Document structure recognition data
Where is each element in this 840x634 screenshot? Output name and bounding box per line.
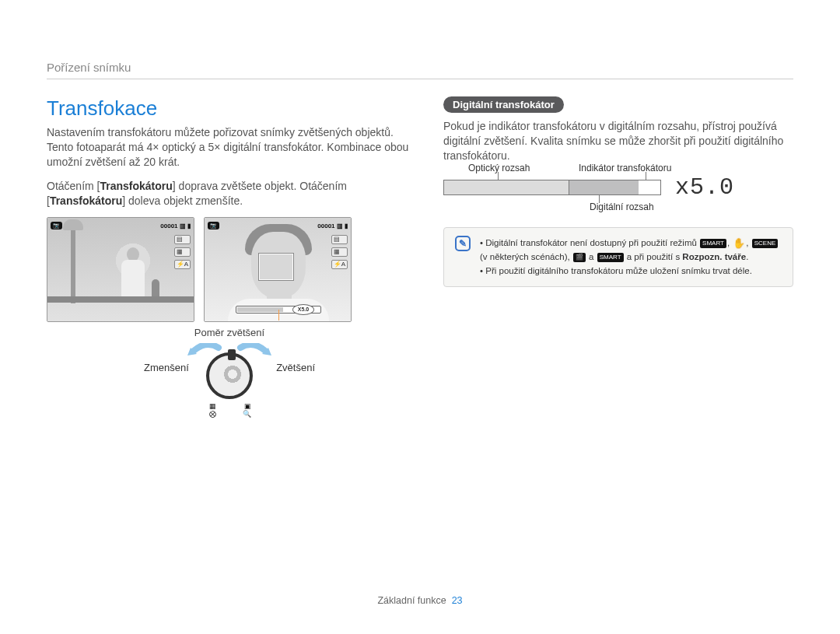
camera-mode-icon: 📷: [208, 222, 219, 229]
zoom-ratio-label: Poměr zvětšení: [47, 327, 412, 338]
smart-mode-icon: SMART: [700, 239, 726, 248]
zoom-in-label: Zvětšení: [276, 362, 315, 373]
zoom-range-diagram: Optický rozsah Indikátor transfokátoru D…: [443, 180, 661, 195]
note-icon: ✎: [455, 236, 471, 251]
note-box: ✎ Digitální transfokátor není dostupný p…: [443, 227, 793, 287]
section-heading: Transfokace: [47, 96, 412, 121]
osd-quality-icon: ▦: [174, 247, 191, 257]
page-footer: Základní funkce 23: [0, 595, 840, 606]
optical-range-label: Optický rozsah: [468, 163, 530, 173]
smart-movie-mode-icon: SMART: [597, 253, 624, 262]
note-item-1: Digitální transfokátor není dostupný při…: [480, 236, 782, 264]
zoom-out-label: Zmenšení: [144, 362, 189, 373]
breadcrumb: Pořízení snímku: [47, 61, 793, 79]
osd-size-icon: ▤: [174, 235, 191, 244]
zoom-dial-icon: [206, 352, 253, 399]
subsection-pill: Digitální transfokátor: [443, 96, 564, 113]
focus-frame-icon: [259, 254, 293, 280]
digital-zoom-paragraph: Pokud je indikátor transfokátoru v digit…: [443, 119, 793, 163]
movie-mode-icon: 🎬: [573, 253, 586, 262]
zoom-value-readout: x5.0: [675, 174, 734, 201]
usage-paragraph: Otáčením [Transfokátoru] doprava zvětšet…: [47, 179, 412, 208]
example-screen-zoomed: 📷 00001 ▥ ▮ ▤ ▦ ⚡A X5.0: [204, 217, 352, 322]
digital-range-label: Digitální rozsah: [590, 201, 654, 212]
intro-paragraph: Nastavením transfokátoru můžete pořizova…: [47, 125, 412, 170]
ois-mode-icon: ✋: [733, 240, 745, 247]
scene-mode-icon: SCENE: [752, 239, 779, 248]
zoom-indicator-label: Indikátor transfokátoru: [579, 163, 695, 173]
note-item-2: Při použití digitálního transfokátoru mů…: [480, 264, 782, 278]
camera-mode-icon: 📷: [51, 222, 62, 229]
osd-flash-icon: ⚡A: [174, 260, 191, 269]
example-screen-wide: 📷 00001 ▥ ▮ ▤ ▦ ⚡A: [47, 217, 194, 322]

---

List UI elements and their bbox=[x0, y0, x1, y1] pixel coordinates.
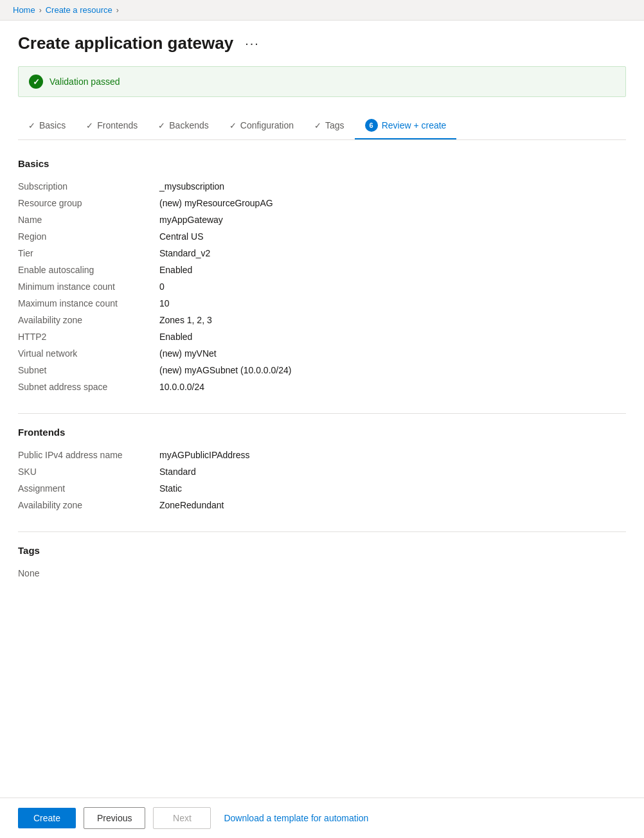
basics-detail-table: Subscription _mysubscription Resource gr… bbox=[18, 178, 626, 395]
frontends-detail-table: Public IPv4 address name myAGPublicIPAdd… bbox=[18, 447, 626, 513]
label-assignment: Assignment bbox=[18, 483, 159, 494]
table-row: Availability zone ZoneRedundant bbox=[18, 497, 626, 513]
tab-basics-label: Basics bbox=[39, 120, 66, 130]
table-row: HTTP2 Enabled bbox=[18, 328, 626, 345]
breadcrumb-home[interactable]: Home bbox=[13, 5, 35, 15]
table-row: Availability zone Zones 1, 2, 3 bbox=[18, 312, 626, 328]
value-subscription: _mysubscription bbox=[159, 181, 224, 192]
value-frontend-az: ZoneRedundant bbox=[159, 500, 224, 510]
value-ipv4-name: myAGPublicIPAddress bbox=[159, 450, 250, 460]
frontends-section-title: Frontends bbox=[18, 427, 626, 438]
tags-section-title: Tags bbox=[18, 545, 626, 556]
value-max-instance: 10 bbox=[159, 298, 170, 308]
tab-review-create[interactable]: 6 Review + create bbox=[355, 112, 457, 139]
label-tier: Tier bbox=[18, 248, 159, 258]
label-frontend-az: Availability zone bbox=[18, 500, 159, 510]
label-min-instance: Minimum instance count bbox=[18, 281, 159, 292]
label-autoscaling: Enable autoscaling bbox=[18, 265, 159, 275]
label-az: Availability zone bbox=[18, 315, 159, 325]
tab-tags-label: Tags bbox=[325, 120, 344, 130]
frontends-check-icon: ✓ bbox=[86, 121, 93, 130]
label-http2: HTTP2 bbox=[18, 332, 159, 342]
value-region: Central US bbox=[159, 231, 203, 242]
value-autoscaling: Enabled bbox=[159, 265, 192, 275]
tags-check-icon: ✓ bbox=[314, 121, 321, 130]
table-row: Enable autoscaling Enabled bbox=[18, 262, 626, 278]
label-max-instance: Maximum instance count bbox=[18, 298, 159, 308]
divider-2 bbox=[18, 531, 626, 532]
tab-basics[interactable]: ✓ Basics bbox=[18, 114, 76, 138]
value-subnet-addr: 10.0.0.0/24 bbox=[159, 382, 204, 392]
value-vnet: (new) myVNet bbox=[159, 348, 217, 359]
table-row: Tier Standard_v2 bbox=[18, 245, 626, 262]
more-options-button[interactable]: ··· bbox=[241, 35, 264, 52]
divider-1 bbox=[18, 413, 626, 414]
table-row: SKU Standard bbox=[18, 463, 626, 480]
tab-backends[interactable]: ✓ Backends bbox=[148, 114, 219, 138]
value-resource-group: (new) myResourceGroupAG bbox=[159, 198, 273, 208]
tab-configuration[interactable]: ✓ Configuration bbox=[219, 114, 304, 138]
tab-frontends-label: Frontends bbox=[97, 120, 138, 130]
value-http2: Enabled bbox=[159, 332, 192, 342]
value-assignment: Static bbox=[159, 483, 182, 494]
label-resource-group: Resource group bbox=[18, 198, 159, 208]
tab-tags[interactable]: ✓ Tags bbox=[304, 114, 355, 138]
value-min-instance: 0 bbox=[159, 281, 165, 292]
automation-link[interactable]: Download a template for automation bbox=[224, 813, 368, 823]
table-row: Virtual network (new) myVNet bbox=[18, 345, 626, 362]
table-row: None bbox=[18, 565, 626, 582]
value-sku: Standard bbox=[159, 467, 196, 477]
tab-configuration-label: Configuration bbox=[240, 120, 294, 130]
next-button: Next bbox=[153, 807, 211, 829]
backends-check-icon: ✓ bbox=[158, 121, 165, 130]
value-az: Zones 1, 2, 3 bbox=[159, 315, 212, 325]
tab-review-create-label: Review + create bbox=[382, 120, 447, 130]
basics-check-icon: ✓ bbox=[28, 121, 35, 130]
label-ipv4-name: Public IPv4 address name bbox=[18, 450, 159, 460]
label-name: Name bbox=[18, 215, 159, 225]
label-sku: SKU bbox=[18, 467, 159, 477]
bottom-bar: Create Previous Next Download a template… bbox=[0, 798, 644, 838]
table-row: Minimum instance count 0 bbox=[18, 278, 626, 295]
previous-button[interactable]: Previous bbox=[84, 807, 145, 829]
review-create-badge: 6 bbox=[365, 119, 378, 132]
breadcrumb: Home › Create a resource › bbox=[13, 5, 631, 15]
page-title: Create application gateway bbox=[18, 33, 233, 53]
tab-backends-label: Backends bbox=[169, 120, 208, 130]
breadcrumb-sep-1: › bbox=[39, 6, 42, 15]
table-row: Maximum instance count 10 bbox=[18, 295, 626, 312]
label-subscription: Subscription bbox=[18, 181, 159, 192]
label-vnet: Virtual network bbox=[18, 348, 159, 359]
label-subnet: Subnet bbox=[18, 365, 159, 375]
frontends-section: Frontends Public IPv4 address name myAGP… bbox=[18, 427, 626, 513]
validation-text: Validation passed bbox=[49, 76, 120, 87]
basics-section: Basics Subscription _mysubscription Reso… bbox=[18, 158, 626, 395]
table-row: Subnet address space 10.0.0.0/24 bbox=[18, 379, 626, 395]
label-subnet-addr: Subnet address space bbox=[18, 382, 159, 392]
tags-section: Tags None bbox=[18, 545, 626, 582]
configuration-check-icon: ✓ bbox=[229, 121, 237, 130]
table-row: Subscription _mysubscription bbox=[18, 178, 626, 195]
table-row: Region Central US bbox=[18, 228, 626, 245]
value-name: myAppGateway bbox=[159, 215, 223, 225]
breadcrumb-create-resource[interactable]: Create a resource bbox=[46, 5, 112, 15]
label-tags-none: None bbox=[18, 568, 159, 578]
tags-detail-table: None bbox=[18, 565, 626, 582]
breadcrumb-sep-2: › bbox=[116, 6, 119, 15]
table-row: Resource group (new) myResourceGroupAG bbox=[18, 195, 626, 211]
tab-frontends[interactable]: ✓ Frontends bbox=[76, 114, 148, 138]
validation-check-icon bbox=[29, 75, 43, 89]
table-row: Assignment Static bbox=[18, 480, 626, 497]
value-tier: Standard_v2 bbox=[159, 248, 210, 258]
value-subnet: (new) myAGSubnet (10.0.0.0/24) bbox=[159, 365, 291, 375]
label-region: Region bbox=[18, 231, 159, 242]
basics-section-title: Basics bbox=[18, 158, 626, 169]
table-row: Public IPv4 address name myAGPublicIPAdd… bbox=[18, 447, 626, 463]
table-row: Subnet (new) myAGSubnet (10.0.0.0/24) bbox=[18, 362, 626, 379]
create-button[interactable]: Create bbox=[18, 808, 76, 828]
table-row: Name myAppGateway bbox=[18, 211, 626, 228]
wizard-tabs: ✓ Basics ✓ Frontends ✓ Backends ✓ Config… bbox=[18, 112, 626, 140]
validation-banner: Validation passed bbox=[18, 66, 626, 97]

▸ **What is being asked**: Determine the number of lines above holding the string "není". Reply with it and nothing more.

▸ **Solution to the problem**: 2